具體地，所述深度損失值的計算公式為：Lc=Lt+Ls；其中，Lc表示所述深度損失值，Lt表示所述光度誤差，Ls表示所述梯度誤差。 Specifically, the calculation formula of the depth loss value is: Lc = Lt + Ls ; where, Lc represents the depth loss value, Lt represents the photometric error, and Ls represents the gradient error.

其中，所述光度誤差的計算公式為：

；其中，Lt表示所述光度誤差，α為預設的平衡參數，一般取值為0.85，SSIM(x,y)表示所述目標投影圖像與所述目標圖像之間的結構相似指數，∥x _i -y _i ∥表示所述目標投影圖像與所述目標圖像之間的灰度差值，x _i 表示所述目標投影圖像第i個像素點的像素值，y _i 表示所述目標圖像中與所述第i個像素點對應的像素點的像素值值。 Among them, the calculation formula of the photometric error is:

; Among them, Lt represents the photometric error, α is a preset balance parameter, generally the value is 0.85, SSIM ( x, y ) represents the structural similarity index between the target projection image and the target image, ∥ x _i - y _i ∥ represents the grayscale difference between the target projection image and the target image, xi represents the pixel value of the i- th pixel _of the target projection image, y _i represents the The pixel value of the pixel corresponding to the i- th pixel in the target image.

其中，所述結構相似指數的計算公式為：

；c ₁=(K ₁ L)²；c ₂=(K ₂ L)²；其中，SSIM(x,y)為所述結構相似指數，x為所述目標投影圖像，y為所述目標圖像，μ _x 為所述目標投影圖像的灰度平均值，μ _y 為所述目標圖像的灰度平均值，σ _x 為所述目標投影圖像的灰度標準差，σ _y 為所述目標圖像的灰度標準差，σ _xy 為所述目標投影圖像與所述目標圖像之間的灰度協方差，c ₁及c ₂均為預設參數， L為所述目標圖像中最大的像素值，K ₁及K ₂是預先設置的常數，且K ₁<<1，K ₂<<1。 Wherein, the calculation formula of the structural similarity index is:

; c ₁ =( K ₁ L ) ² ; c ₂ =( K ₂ L ) ² ; Where, SSIM ( x,y ) is the structural similarity index, x is the target projection image, and y is the target image, μ _x is the grayscale average of the target projection image, μ _y is the grayscale average of the target image, σ _x is the grayscale standard deviation of the target projection image, σ _y is The grayscale standard deviation of the target image, σ _xy is the grayscale covariance between the target projection image and the target image, c ₁ and c ₂ are both preset parameters, L is the target The maximum pixel value in the image, K ₁ and K ₂ are preset constants, and K ₁ <<1, K ₂ <<1.

所述梯度誤差的計算公式為：

；其中，Ls表示所述梯度誤差，x表示所述初始深度圖像，y表示所述目標圖像，D(u，v)表示所述初始深度圖像中第i個像素點的像素座標，I(u，v)表示所述目標圖像中第i個像素點的像素座標。 The calculation formula of the gradient error is:

;wherein, Ls represents the gradient error, x represents the initial depth image, y represents the target image, D ( u , v ) represents the pixel coordinates of the i -th pixel in the initial depth image, I ( u , v ) represents the pixel coordinate of the i- th pixel in the target image.
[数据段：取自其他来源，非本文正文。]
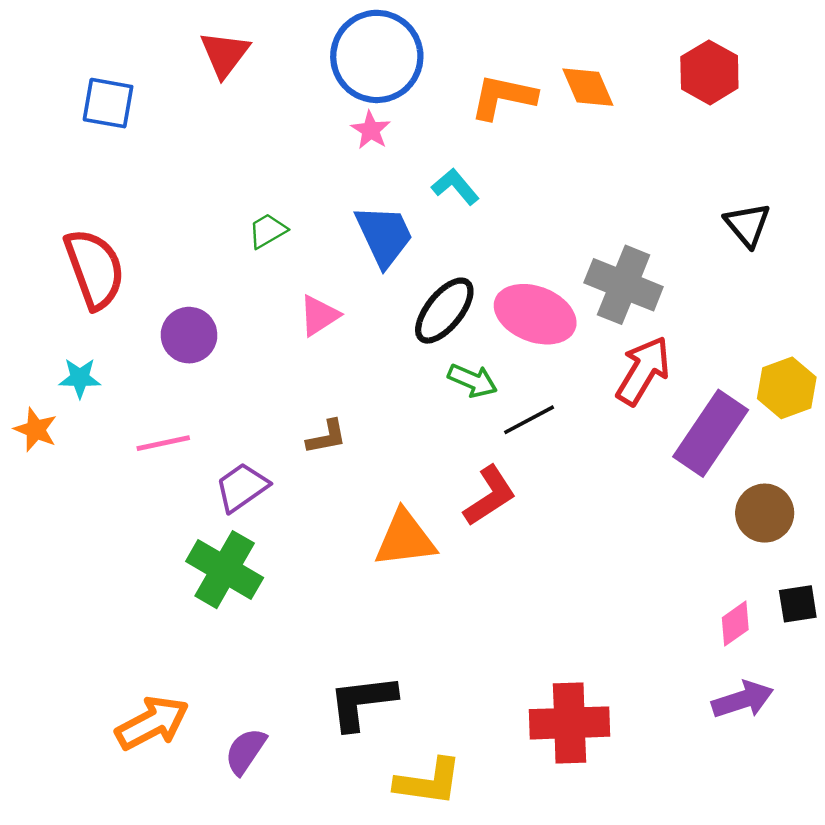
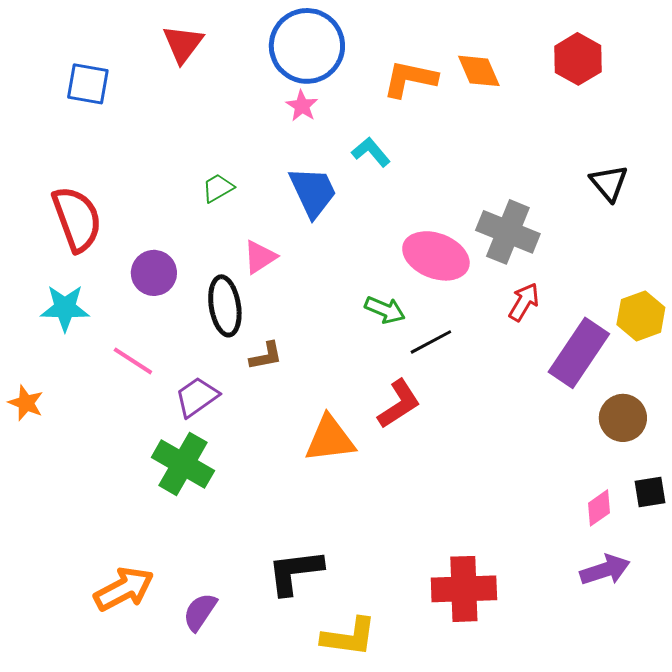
black ellipse: (444, 311) -> (225, 306), moved, turned -48
red arrow: (643, 371) -> (524, 302), size x0.7
cyan star: (80, 378) -> (65, 308), size x1.4
orange star: (36, 430) -> (26, 403), moved
pink line: (163, 443) -> (133, 361), turned 45

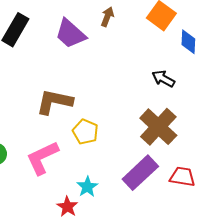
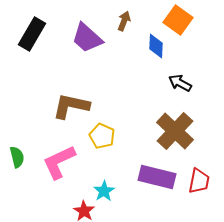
blue diamond: (188, 42) -> (156, 46), moved
purple rectangle: (140, 173) -> (157, 177), turned 57
red trapezoid: (182, 177) -> (199, 181), turned 92

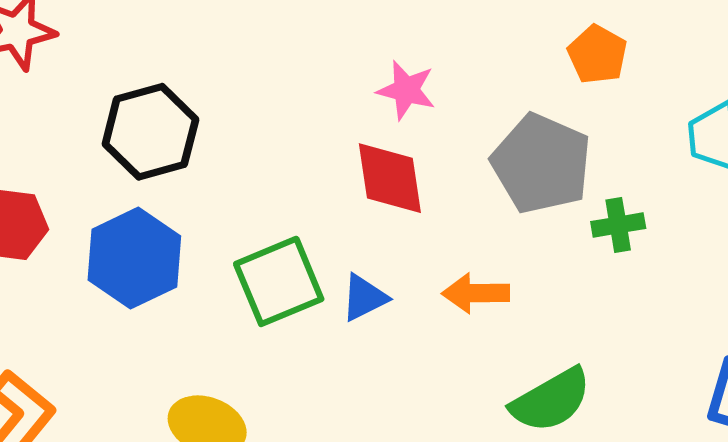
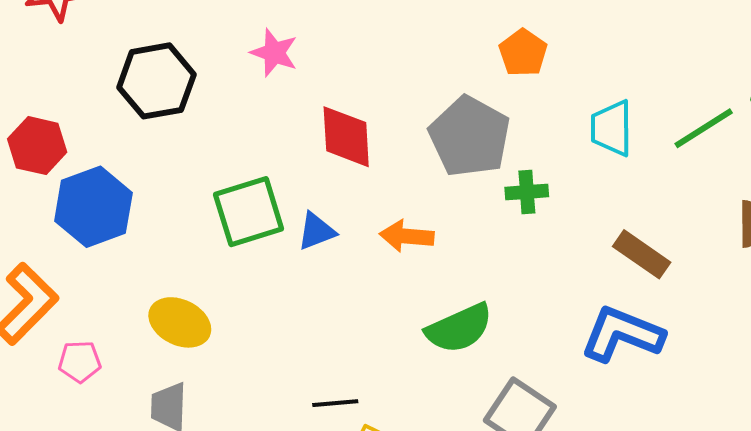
pink star: (406, 90) -> (274, 53), moved
blue hexagon: (134, 258) -> (93, 207), moved

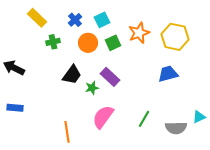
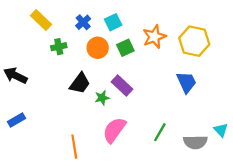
blue trapezoid: (168, 74) -> (186, 82), turned 80
blue rectangle: (15, 108) -> (17, 120), turned -35
cyan triangle: (199, 117) -> (221, 130), turned -48

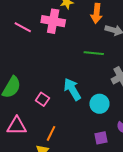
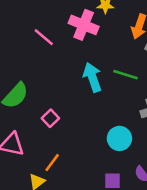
pink line: (23, 27) -> (44, 37), moved
cyan arrow: (72, 89) -> (92, 77), moved

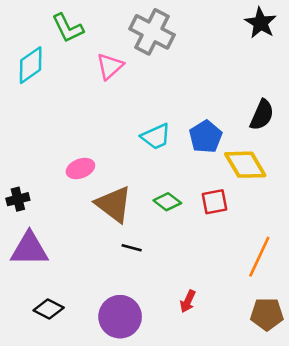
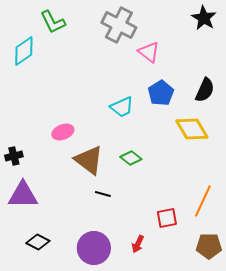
pink triangle: (110, 66) -> (149, 52), moved, turned -40
blue pentagon: (206, 137) -> (161, 93), moved
red square: (215, 202) -> (167, 218), moved
red arrow: (188, 301) -> (138, 244), moved

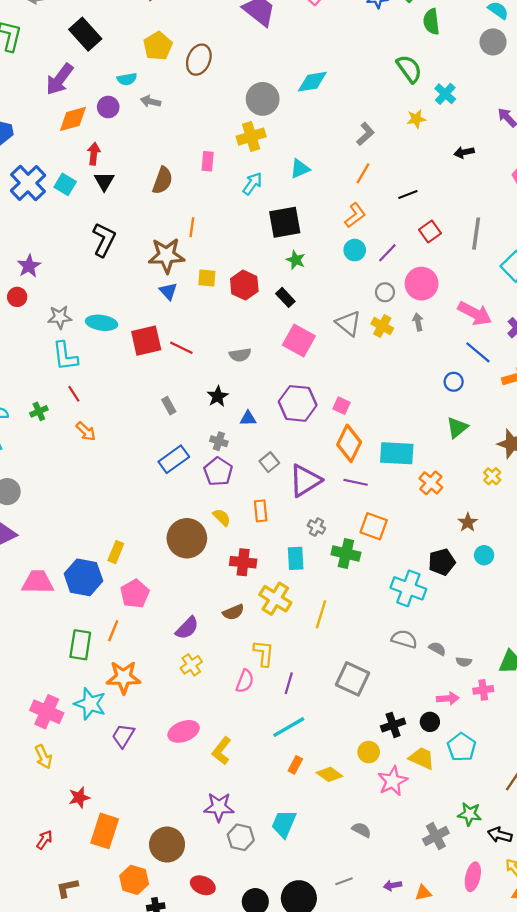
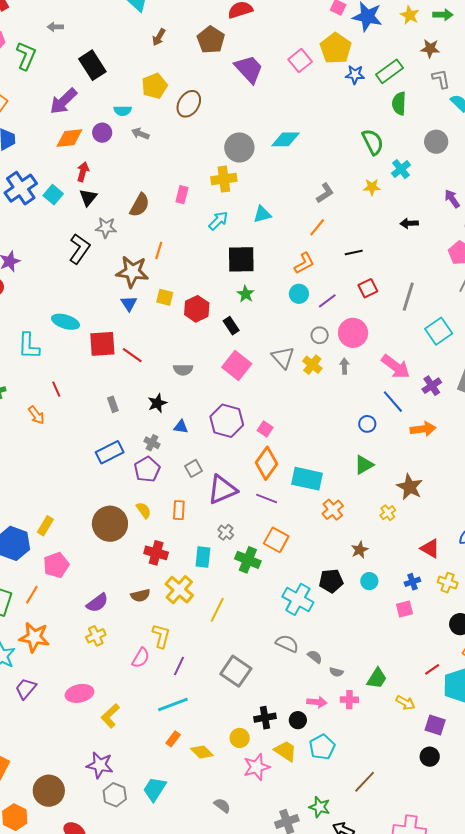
gray circle: (493, 42) -> (436, 142), moved
gray star: (60, 317) -> (106, 228), moved
red line: (74, 394) -> (56, 389), moved

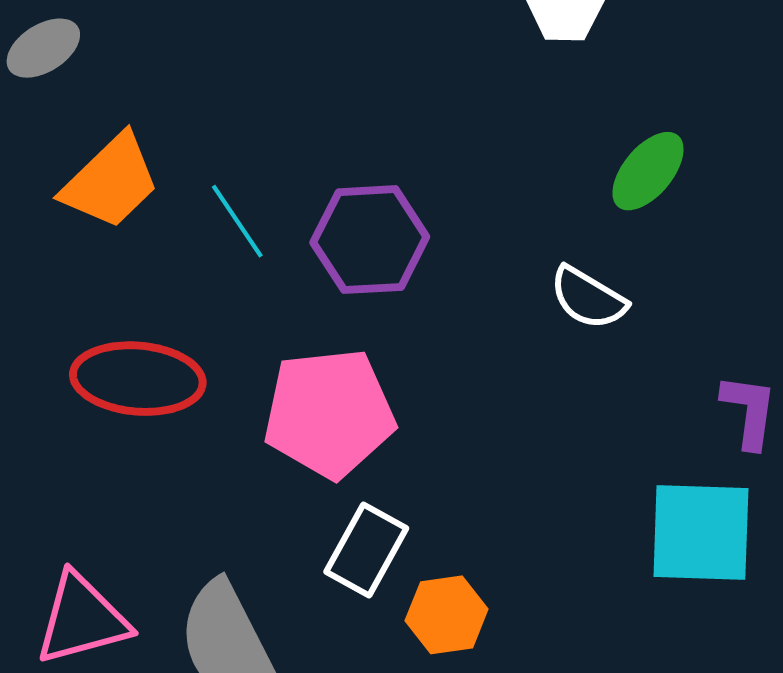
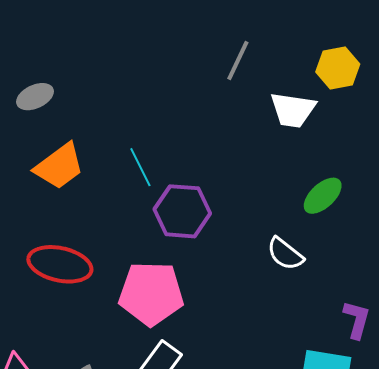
cyan line: (237, 221) -> (140, 167), moved

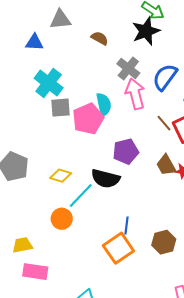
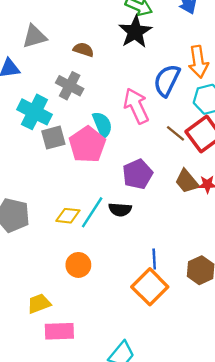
gray cross: (128, 68) -> (70, 86), moved
black semicircle: (105, 179) -> (120, 210), size x0.7
cyan line: (81, 196) -> (92, 212), moved

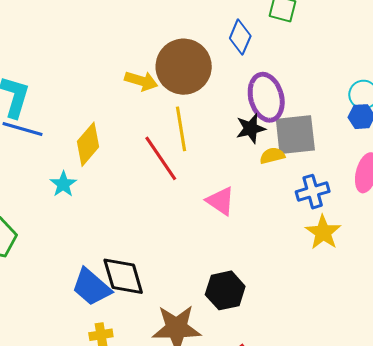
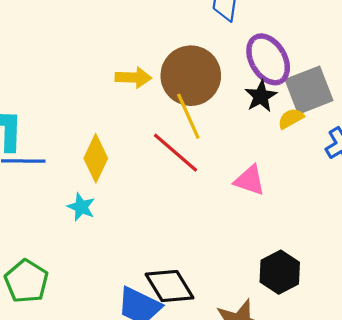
brown circle: (184, 67) -> (191, 76), moved

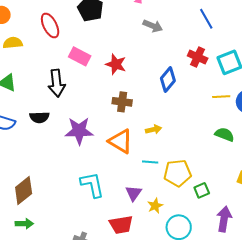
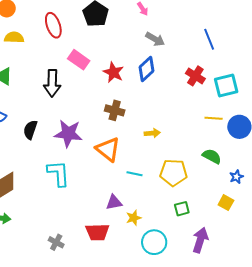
blue diamond: (168, 79) -> (146, 69), moved
black semicircle: (39, 117) -> (30, 130), moved, turned 102
yellow arrow: (153, 129) -> (152, 133), moved
yellow pentagon: (178, 173) -> (174, 173), moved
cyan L-shape: (92, 185) -> (58, 173), moved
purple triangle: (134, 193) -> (114, 202), turned 36

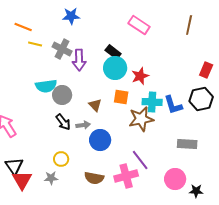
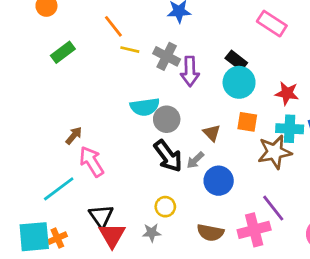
orange line: (23, 27) -> (113, 26), turned 30
red star: (140, 76) -> (287, 93), moved, turned 30
black arrow: (63, 122) -> (168, 156), size x1.4
gray arrow: (83, 125) -> (195, 160), turned 144

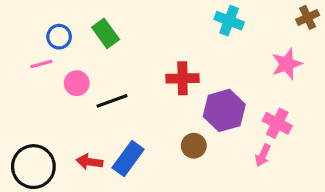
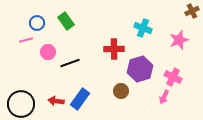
cyan cross: (229, 21) -> (143, 28), moved

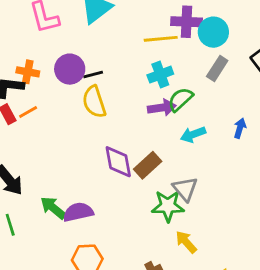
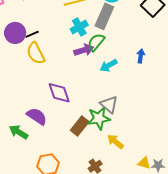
gray rectangle: (217, 68) -> (104, 16), moved, size x1.4
brown rectangle: (148, 165) -> (80, 126), moved
purple semicircle: (78, 212) -> (37, 116), moved, turned 55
透過上述實施方式，由於避免了發生移動的動態對象對計算所述深度識別網路的損失值的影響，因此能夠提高所述深度識別模型的精度。 Through the above implementation, since the influence of moving dynamic objects on the calculation of the loss value of the depth recognition network is avoided, the accuracy of the depth recognition model can be improved.

步驟109，將所述待識別圖像輸入到所述深度識別模型中，得到所述待識別圖像的目標深度圖像及所述待識別圖像的深度資訊。 Step 109: Input the image to be recognized into the depth recognition model to obtain the target depth image of the image to be recognized and the depth information of the image to be recognized.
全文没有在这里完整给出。